§ EXERCISE GOAL:
Beginning with the line containing "বলেন প্রাক্তন বিধায়ক" and ending at the last line of the records, transcribe each line exactly. Do not include pictures.
┄┄┄┄┄┄
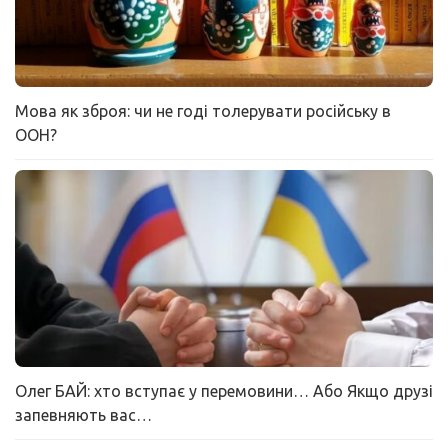
Мова як зброя: чи не годі толерувати російську в
ООН?
Олег БАЙ: хто вступає у перемовини… Або Якщо друзі
запевняють вас…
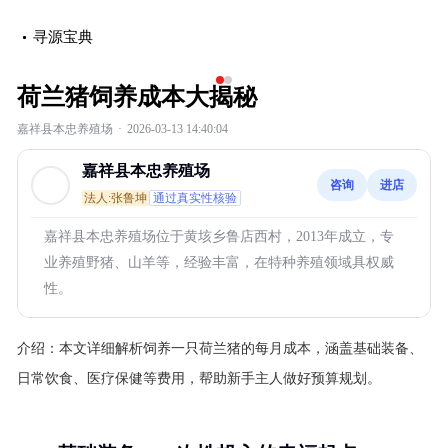
寻源宝典
‹
›
荷兰猪饲养成本大揭秘
嘉祥县本忠养殖场
·
2026-03-13 14:40:04
嘉祥县本忠养殖场
咨询
进店
法人:张鲁坤
通过真实性核验
嘉祥县本忠养殖场位于黄垓乡鲁店西村，2013年成立，专
业养殖野猪、山羊等，经验丰富，在特种养殖领域具权威
性。
介绍：
本文详细解析饲养一只荷兰猪的每月成本，涵盖基础装备、
日常饮食、医疗保健等费用，帮助新手主人做好预算规划。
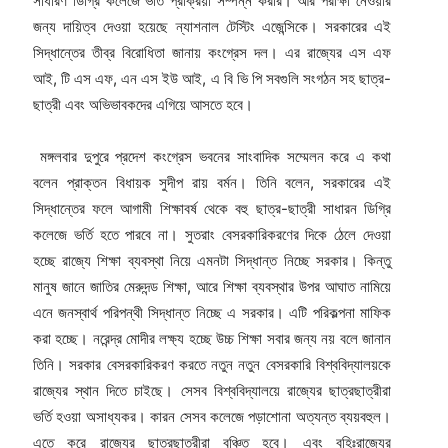
সাধারণ ডিগ্রি কলেজে ভর্তি প্রক্রিয়া সম্পন্ন করার। আর পরীক্ষা নেওয়ার
জন্য দায়িত্ব দেওয়া হয়েছে ন্যাশনাল টেস্টিং এজেন্সিকে। সরকারের এই
সিদ্ধান্তের তীব্র বিরোধিতা জানায় কংগ্রেস দল। এর রাজ্যের এস এফ
আই, টি এস এফ, এন এস ইউ আই, এ বি ভি পি সবগুলি সংগঠন সহ ছাত্র-
ছাত্রী এবং অভিভাবকদের এগিয়ে আসতে হবে।
মঙ্গলবার দুপুরে প্রদেশ কংগ্রেস ভবনের সাংবাদিক সম্মেলন করে এ কথা
বলেন প্রাক্তন বিধায়ক সুদীপ রায় বর্মন। তিনি বলেন, সরকারের এই
সিদ্ধান্তের ফলে আগামী শিক্ষাবর্ষ থেকে বহু ছাত্র-ছাত্রী সাধারন ডিগ্রি
কলেজে ভর্তি হতে পারবে না। সুতরাং বেসরকারিকরণের দিকে ঠেলে দেওয়া
হচ্ছে রাজ্যে শিক্ষা ব্যবস্থা নিয়ে এমনটা সিদ্ধান্ত নিচ্ছে সরকার। কিন্তু
মানুষ জানে জাতির মেরুদন্ড শিক্ষা, আরে শিক্ষা ব্যবস্থার উপর আঘাত নামিয়ে
এনে জনস্বার্থ পরিপন্থী সিদ্ধান্ত নিচ্ছে এ সরকার। এটি পরিকল্পনা মাফিক
করা হচ্ছে। নরেন্দ্র মোদীর লক্ষ্য হচ্ছে উচ্চ শিক্ষা সবার জন্য নয় বলে জানান
তিনি। সরকার বেসরকারিকরণ করতে নতুন নতুন বেসরকারি বিশ্ববিদ্যালয়কে
রাজ্যের স্থান দিতে চাইছে। সেসব বিশ্ববিদ্যালয়ে রাজ্যের ছাত্রছাত্রীরা
ভর্তি হওয়া অসাধ্যকর। কারন সেসব কলেজে পড়াশোনা অত্যন্ত ব্যয়বহুল।
এতে করে রাজ্যের ছাত্রছাত্রীরা বঞ্চিত হবে। এবং বহিঃরাজ্যের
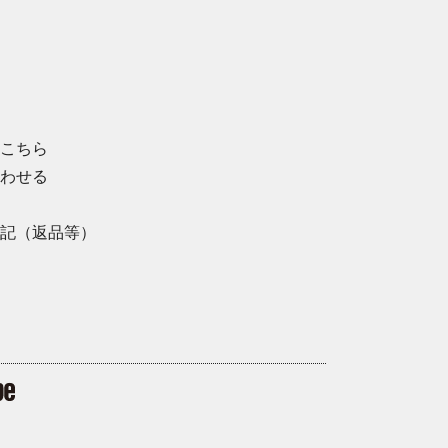
こちら
わせる
記（返品等）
┄┄┄┄┄┄
§ RESULT FOR THIS TASK:
বলেন প্রাক্তন বিধায়ক সুদীপ রায় বর্মন। তিনি বলেন, সরকারের এই
সিদ্ধান্তের ফলে আগামী শিক্ষাবর্ষ থেকে বহু ছাত্র-ছাত্রী সাধারন ডিগ্রি
কলেজে ভর্তি হতে পারবে না। সুতরাং বেসরকারিকরণের দিকে ঠেলে দেওয়া
হচ্ছে রাজ্যে শিক্ষা ব্যবস্থা নিয়ে এমনটা সিদ্ধান্ত নিচ্ছে সরকার। কিন্তু
মানুষ জানে জাতির মেরুদন্ড শিক্ষা, আরে শিক্ষা ব্যবস্থার উপর আঘাত নামিয়ে
এনে জনস্বার্থ পরিপন্থী সিদ্ধান্ত নিচ্ছে এ সরকার। এটি পরিকল্পনা মাফিক
করা হচ্ছে। নরেন্দ্র মোদীর লক্ষ্য হচ্ছে উচ্চ শিক্ষা সবার জন্য নয় বলে জানান
তিনি। সরকার বেসরকারিকরণ করতে নতুন নতুন বেসরকারি বিশ্ববিদ্যালয়কে
রাজ্যের স্থান দিতে চাইছে। সেসব বিশ্ববিদ্যালয়ে রাজ্যের ছাত্রছাত্রীরা
ভর্তি হওয়া অসাধ্যকর। কারন সেসব কলেজে পড়াশোনা অত্যন্ত ব্যয়বহুল।
এতে করে রাজ্যের ছাত্রছাত্রীরা বঞ্চিত হবে। এবং বহিঃরাজ্যের
こちら
わせる
記（返品等）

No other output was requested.